GOAL OF THE EXERCISE: In the records below, find the line that contains "Mont-Saint-Guibert" and the line that contains "ten kan ik rekening houden? Met de". Set down exactly those lines and every line between them, and nothing more.

[Transcribed page contents]
[Start of Attachment]

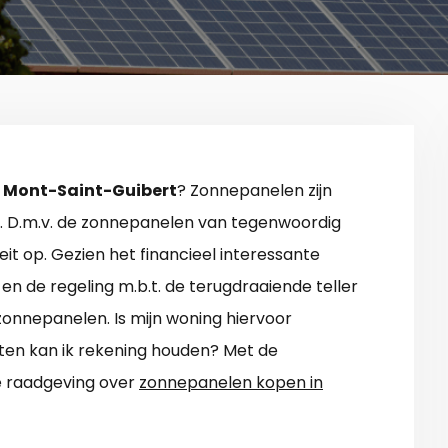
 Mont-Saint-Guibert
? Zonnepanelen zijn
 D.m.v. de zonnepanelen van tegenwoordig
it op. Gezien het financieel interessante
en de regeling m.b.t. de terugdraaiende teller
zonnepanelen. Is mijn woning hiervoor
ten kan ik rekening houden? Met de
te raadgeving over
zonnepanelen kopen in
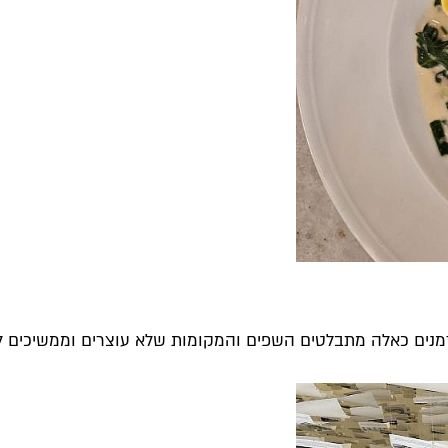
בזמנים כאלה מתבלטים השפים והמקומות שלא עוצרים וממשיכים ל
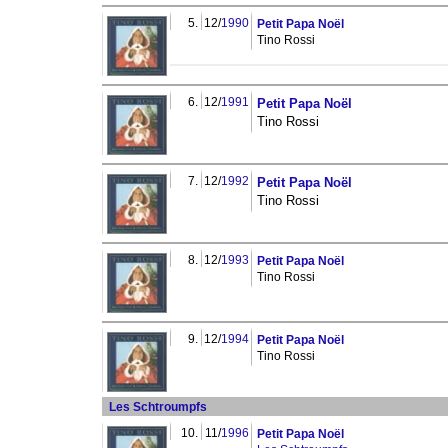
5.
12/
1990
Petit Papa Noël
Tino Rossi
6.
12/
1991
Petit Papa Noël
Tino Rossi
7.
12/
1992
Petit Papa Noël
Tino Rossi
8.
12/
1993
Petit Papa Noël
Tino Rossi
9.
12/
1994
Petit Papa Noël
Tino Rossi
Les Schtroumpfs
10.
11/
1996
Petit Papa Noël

[End of Attachment]
[Start of Attachment]

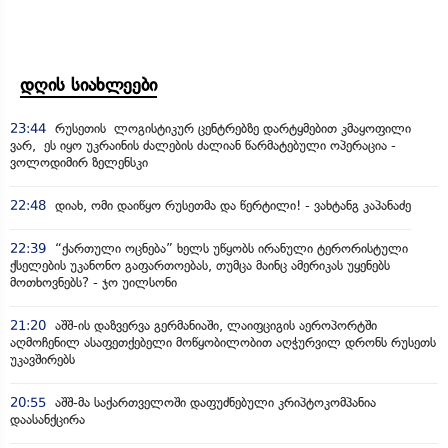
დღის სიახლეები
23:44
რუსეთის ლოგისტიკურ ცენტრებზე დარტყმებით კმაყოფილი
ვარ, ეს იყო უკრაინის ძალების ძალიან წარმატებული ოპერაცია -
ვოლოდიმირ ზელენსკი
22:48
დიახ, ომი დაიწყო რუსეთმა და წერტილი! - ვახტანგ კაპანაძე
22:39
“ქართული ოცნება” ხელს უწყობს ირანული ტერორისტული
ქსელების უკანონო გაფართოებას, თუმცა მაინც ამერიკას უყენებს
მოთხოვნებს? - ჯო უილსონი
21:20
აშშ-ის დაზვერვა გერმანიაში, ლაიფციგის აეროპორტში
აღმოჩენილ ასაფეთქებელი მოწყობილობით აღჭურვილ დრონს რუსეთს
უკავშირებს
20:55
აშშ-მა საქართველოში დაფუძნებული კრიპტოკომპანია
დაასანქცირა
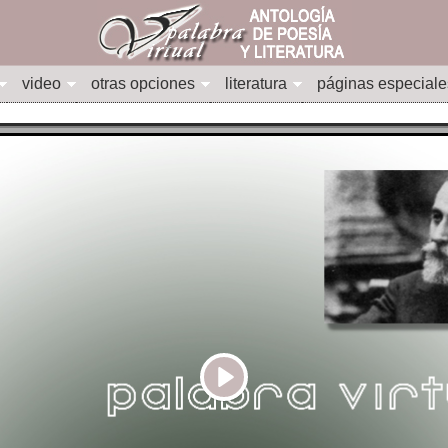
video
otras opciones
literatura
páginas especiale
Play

[End of Attachment]

EXERCISE ANSWER:
 Mont-Saint-Guibert
? Zonnepanelen zijn
 D.m.v. de zonnepanelen van tegenwoordig
it op. Gezien het financieel interessante
en de regeling m.b.t. de terugdraaiende teller
zonnepanelen. Is mijn woning hiervoor
ten kan ik rekening houden? Met de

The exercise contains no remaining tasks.